Work instructions |
Scan the entries below and count the lines holding the string "device". Supply only the number.
━━━ Data for this exercise ━━━
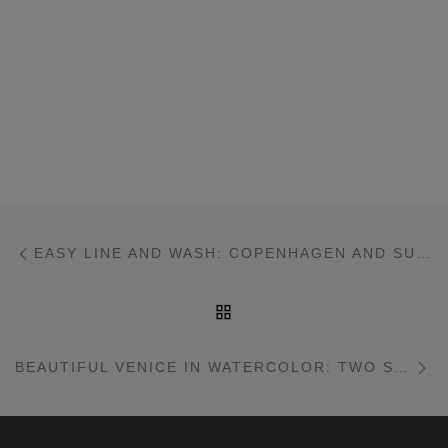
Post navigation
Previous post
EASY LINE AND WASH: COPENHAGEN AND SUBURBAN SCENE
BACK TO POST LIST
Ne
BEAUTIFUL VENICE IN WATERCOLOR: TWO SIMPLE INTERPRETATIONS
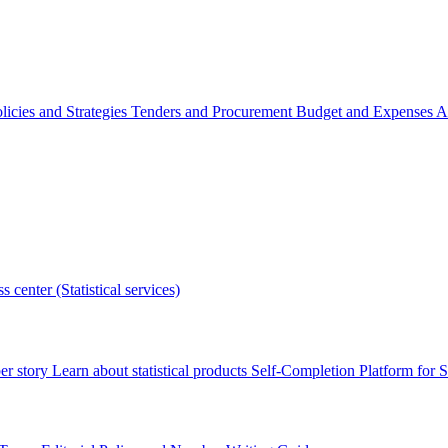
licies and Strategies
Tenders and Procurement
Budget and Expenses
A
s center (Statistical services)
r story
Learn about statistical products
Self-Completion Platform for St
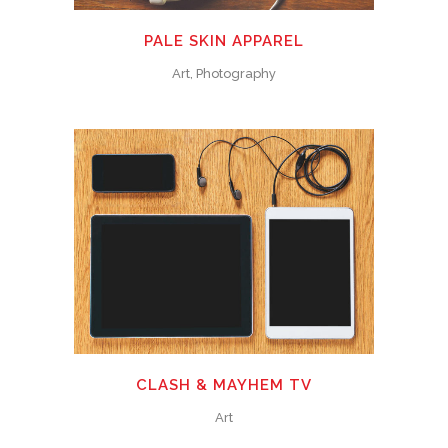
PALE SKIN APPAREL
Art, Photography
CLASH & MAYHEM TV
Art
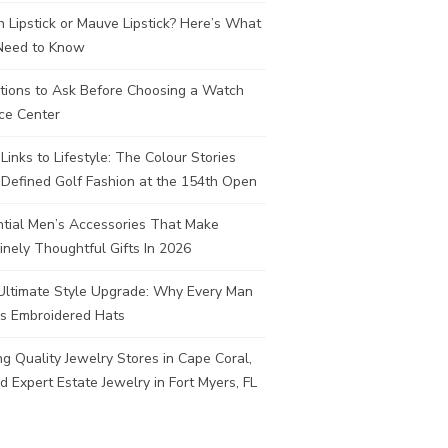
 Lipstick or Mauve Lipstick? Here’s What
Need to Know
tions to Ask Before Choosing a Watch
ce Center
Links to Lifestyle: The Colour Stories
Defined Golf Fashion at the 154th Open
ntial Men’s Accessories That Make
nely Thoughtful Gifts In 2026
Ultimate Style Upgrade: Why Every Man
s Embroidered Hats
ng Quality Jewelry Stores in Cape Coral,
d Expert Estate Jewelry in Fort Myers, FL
━━━
━━━ Data for this exercise ━━━
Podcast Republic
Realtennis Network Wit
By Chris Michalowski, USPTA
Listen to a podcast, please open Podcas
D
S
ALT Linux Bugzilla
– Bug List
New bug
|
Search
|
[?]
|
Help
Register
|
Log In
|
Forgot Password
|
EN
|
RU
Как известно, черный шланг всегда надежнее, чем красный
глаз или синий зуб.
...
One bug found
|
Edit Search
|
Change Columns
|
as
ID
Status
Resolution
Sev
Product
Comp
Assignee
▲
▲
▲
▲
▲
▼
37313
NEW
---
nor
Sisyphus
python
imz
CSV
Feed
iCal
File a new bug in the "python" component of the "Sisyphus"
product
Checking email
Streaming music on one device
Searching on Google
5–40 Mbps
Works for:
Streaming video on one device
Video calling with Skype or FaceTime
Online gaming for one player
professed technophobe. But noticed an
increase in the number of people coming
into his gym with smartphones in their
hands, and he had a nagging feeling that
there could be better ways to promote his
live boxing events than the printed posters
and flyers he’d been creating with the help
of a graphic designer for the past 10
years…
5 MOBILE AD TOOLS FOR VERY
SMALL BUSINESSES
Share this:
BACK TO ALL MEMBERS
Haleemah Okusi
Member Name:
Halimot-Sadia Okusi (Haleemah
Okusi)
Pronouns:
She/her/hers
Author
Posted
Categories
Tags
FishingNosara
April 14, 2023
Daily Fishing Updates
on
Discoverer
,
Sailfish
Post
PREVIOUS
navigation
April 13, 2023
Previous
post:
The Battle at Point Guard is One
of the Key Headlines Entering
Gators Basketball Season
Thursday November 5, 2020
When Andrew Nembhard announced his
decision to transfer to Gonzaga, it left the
━━━
Task solution |
2